Gathering and understanding evidence at crime scenes or during investigations is a vital component of the criminal and civil justice systems. A forensic scientist helps make sense of evidence that is collected and applies that knowledge to individual cases. The stakes of such important work are high, so it is important that forensic scientists have certain characteristics to do their jobs properly.
They Must Keep Their Composure
Crime scenes can be grisly. Even if the forensic scientist is not directly dealing with a crime scene investigation, there might still be gruesome evidence to analyze, and the mere knowledge of the crimes being perpetrated can be stressful. No matter the circumstances, a forensic scientist must maintain composure at all times. An important characteristic of a forensic scientist is the ability to remain rational, calm and professional under high-stress, high-pressure and potentially disturbing conditions.
They Must be Good Communicators
Forensic scientists work with police officers, lawyers, judges and other personnel in the justice system. Part of their job is distilling forensic findings into reports their colleagues can understand and use.

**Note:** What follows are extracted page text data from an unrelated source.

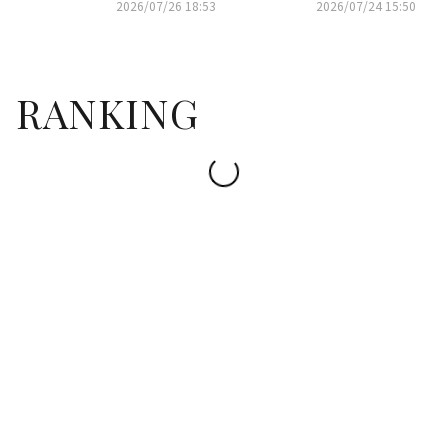
に抜擢！「ACON 2026」が盛況
湾へ出国
2026/07/26 18:53
2026/07/24 15:50
裏に終了
RANKING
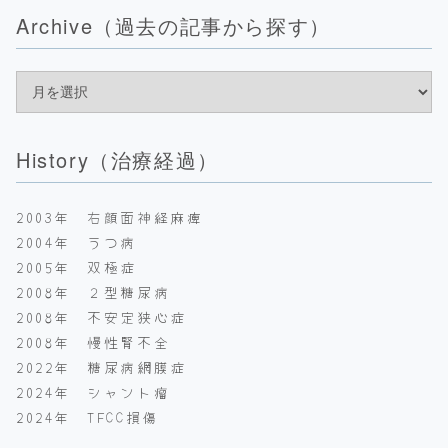
Archive（過去の記事から探す）
History（治療経過）
2003年 右顔面神経麻痺
2004年 うつ病
2005年 双極症
2008年 ２型糖尿病
2008年 不安定狭心症
2008年 慢性腎不全
2022年 糖尿病網膜症
2024年 シャント瘤
2024年 TFCC損傷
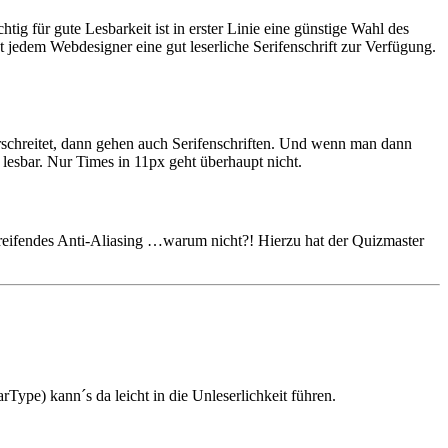
tig für gute Lesbarkeit ist in erster Linie eine günstige Wahl des
t jedem Webdesigner eine gut leserliche Serifenschrift zur Verfügung.
erschreitet, dann gehen auch Serifenschriften. Und wenn man dann
lesbar. Nur Times in 11px geht überhaupt nicht.
reifendes Anti-Aliasing …warum nicht?! Hierzu hat der Quizmaster
arType) kann´s da leicht in die Unleserlichkeit führen.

Forensic scientists are often called to give court testimonials as expert witnesses, so they must also be able to represent the evidence to juries in a clear, understandable manner. It is so important, in fact, that new forensic scientists called to give testimony often participate in mock court settings to practice relaying their scientific findings in layman's terms.
They Need Analytical Minds
Like all scientists, forensic scientists should have a natural curiosity about their work. This helps them stay engaged with their work, and plays into other traits needed for success: analysis and precision. Forensic scientists manage a lot of seemingly unrelated data and must pull all the information together into a scenario that makes sense and, most importantly, is accurate. This is not a position where mistakes are taken lightly, and forensic scientists bear the responsibility for their findings. They must analyze all evidence carefully and be sure every detail has been attended to before presenting their findings.
They Need Personal Integrity
As members of the legal system, forensic scientists follow a chain of hierarchy in terms of who sees their findings and ultimately acts upon them. Contamination of evidence can alter the course of an entire investigation, so it is vital that forensic scientists follow strict procedures on who receives their reports and with whom they discuss their findings. The handling of the evidence itself is also crucial. The forensic scientist must present an honest, objective analysis of the evidence. Scientists who would manipulate data, skew results or introduce false evidence might find themselves not only jobless, but facing criminal charges themselves.